Venerdì 6 settembre 2013, alle 19,00, si inaugura a Siracusa con la mostra dell’artista emiliano Fabio Iemmi, il nuovo spazio d’arte Resa Libera, sito nella omonima via di Ortigia, proprio in quello storico crocicchio di vicoli che un tempo costituivano gli assi viari principali dell’isolotto greco che conducevano da un tempio all’altro, da quello dedicato al dio Apollo a quello più importante di Atena, più in alto, svettante sulla città e sul mare

Un luogo sacro, quindi, che in qualche modo perpetua la sua vocazione nella sacralità dell’arte e nelle sue ritualità oggi affidate, per questa iniziazione, ad un artista come Iemmi la cui poetica, basata sulle relazioni tra luce e materia controllate dall’artista, ritenendo necessario, invece, rendere un accenno al personaggio.

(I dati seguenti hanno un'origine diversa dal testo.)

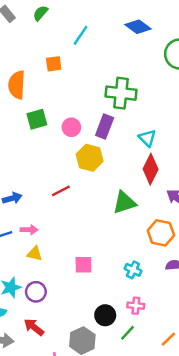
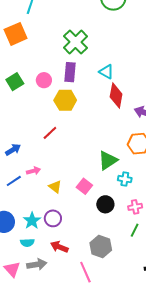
orange square: (54, 64) -> (16, 34), size x1.6
green cross: (121, 93) -> (76, 42), turned -35
green triangle: (124, 203) -> (108, 160), moved
yellow triangle: (35, 254) -> (55, 187), moved, turned 40
pink square: (83, 265) -> (84, 186), turned -35
black circle: (105, 315) -> (105, 204), moved

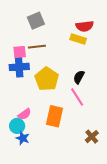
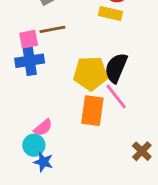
black semicircle: (79, 77) -> (116, 68), size x1.5
yellow pentagon: (47, 79) -> (91, 73), moved, turned -30
orange rectangle: (54, 116) -> (92, 111), moved

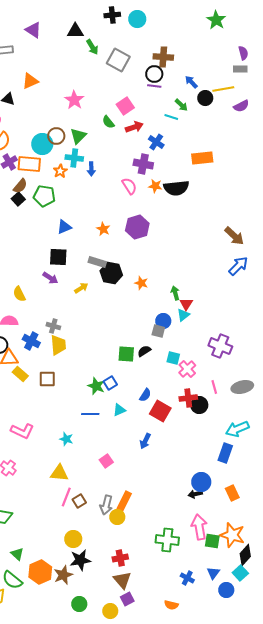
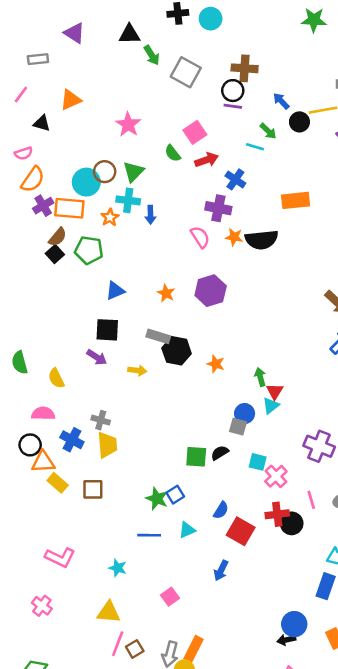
green star: (216, 20) -> (314, 20), turned -30
yellow arrow: (81, 288) -> (137, 370), turned 40

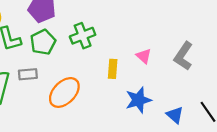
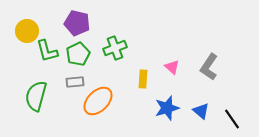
gray rectangle: (28, 74) -> (75, 82), moved
blue triangle: (175, 115) -> (201, 111), moved

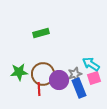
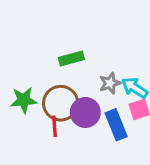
green rectangle: (41, 33) -> (71, 59), moved
gray star: (75, 74) -> (110, 83), moved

Fabio Iemmi è un delicato artista dal piglio fiero. L’ho conosciuto a giugno, qui a Siracusa, al Palazzo del Governo in occasione della collettiva degli artisti della rivista “Charade” di Aldo Palazzolo. È egli stesso, la sua figura, il suo parlare, gli abiti che indossa, le cose che osserva e che racconta, che prelude ai suoi lavori e alle sue opere: Racconto di materia e di immateriale, di contesti sospesi, prospettici, imprendibili, siderali. Vesto il mio lavoro più intimo di materia splendida, abbandonata a mutevole fragilità degenerativa. Le mie opere sono fulgidamente degenerate, la mia ricerca è governo sfuggente, cangiante. Sono opere vive… voci immateriali tra universi arrotolati, infinitamente piccoli e al contempo infiniti. A volte penso di essere un monaco laico, così vivo il lavoro dell’arte con dedizione, ricerca, con regole da infrangere, con rigore nell’abbandono. Mi sento un artista militarizzato, un combattente contro la progressiva e devastante perdita d’identità di cui il Bel Paese soffre, contro l’affanno di un’ Italia esausta, banalizzata , maleducata. Eleganza e bellezza sono fari salvifici e su questa rotta gioco parte della mia esistenza e questo mi fa sentire un po’ più libero.
Fabio Iemmi si definisce “cittadino del mondo” ed infatti lo è non tanto per aver vissuto in luoghi diversi (come nei fatti risulta dal suo curriculum) quanto per aver compreso l’importanza di poter eliminare i confini, fisici e mentali, che limitano l’uomo e il suo pensiero. Un artista da scoprire perché fuori dalle convenzioni e dalle assuefazioni ad un arte contemporanea deja vu. Fabio Iemmi offre la sua ricerca sulla materia mercoledì 4 settembre alle ore 18,30 nei locali della galleria in via Resalibera n. 3 mostrando materiali e materie della tavolozza del mondo, sintesi cromatica di storia ed esperienza d’artista quale pretesto di conversazione e scambio.